FIESP e Cetesb fecham acordo para reduzir custos e ampliar prazos

FIESP e Cetesb fecham acordo para reduzir custos e ampliar prazos

Na prática, associados aos sindicatos filiados à Fiesp e empresas associadas ao Ciesp, dependendo da atividade econômica, podem obter reduções de até 60% dos custos e aumento do prazo de validade da licença.

A FIESP/CIESP homologou acordo com a Companhia Ambiental do Estado de São Paulo (Cetesb), pelo Poder Judiciário, após anos de processo judicial referente aos valores para obtenção e/ou renovação das licenças ambientais em São Paulo. Para proporcionar informações e previsibilidade às empresas, o Departamento de Meio Ambiente da entidade desenvolveu uma ferramenta denominada Simulador dos Valores de Licenciamento Ambiental.
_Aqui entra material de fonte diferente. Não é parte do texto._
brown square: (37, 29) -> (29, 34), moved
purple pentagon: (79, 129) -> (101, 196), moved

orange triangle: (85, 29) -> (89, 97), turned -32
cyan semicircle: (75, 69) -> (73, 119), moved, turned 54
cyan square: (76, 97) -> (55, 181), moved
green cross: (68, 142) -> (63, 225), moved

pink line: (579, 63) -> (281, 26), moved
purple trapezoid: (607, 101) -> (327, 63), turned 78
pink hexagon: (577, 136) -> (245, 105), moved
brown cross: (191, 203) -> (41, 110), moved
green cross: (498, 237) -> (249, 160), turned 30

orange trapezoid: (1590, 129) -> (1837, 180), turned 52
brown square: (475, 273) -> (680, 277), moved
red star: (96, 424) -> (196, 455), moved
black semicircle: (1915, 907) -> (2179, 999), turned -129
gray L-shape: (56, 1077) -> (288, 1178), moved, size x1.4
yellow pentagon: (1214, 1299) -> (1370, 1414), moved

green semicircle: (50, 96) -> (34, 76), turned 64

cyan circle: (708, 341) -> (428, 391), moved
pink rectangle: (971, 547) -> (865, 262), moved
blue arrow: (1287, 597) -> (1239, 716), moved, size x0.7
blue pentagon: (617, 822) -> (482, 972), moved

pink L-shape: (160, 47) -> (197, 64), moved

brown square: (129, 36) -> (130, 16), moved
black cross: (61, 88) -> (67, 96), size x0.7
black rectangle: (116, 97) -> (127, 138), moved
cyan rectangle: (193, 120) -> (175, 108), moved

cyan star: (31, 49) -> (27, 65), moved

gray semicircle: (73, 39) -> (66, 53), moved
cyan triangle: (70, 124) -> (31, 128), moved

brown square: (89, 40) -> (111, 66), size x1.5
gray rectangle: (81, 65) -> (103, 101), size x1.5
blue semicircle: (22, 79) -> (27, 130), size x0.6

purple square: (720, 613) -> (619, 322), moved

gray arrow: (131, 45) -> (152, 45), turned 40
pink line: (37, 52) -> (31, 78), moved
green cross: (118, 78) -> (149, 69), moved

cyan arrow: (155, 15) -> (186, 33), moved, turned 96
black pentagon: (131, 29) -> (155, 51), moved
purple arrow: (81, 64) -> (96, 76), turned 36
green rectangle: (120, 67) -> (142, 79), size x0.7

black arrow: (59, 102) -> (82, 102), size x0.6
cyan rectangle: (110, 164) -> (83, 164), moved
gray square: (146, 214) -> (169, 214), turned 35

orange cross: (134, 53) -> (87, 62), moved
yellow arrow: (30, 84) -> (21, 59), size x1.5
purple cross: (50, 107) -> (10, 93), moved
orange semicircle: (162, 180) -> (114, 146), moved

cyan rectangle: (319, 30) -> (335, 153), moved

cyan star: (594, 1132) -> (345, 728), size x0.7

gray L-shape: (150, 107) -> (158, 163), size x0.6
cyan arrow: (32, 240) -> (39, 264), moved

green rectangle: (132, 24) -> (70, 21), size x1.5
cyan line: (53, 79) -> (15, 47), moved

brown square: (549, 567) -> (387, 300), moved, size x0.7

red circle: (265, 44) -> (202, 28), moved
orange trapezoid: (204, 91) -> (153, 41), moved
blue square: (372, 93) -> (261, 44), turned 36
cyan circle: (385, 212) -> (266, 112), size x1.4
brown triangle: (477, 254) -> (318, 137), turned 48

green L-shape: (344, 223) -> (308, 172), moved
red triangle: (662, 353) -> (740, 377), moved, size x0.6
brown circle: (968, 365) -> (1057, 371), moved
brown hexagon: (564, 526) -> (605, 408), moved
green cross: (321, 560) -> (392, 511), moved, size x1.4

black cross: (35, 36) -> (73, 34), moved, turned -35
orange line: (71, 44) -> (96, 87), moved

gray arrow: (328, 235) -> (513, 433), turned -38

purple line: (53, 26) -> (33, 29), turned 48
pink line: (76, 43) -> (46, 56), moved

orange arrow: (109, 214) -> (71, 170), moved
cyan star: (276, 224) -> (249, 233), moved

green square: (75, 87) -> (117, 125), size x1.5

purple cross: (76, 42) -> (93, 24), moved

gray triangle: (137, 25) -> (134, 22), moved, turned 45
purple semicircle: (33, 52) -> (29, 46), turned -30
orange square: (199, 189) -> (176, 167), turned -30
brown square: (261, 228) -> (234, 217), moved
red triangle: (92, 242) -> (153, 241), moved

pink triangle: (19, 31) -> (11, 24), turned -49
A plataforma chega para orientar de forma clara sobre os valores a serem pagos e os prazos de validade das licenças.

Na prática, associados aos sindicatos filiados à Fiesp e empresas associadas ao Ciesp, dependendo da atividade econômica, podem obter reduções de até 60% dos custos e aumento do prazo de validade da licença. Além disso, o Simulador permitirá que a empresa tenha conhecimento do valor a ser pago e do prazo de validade da Licença de Operação. "O simulador é uma ferramenta moderna que tem como objetivo facilitar o cálculo dos valores a serem pagos no licenciamento ambiental”, diz Paulo Skaf, presidente da Fiesp. A ferramenta está disponível no https://www.fiesp.com.br/simulador-dos-valores-de-licenciamento-ambiental/.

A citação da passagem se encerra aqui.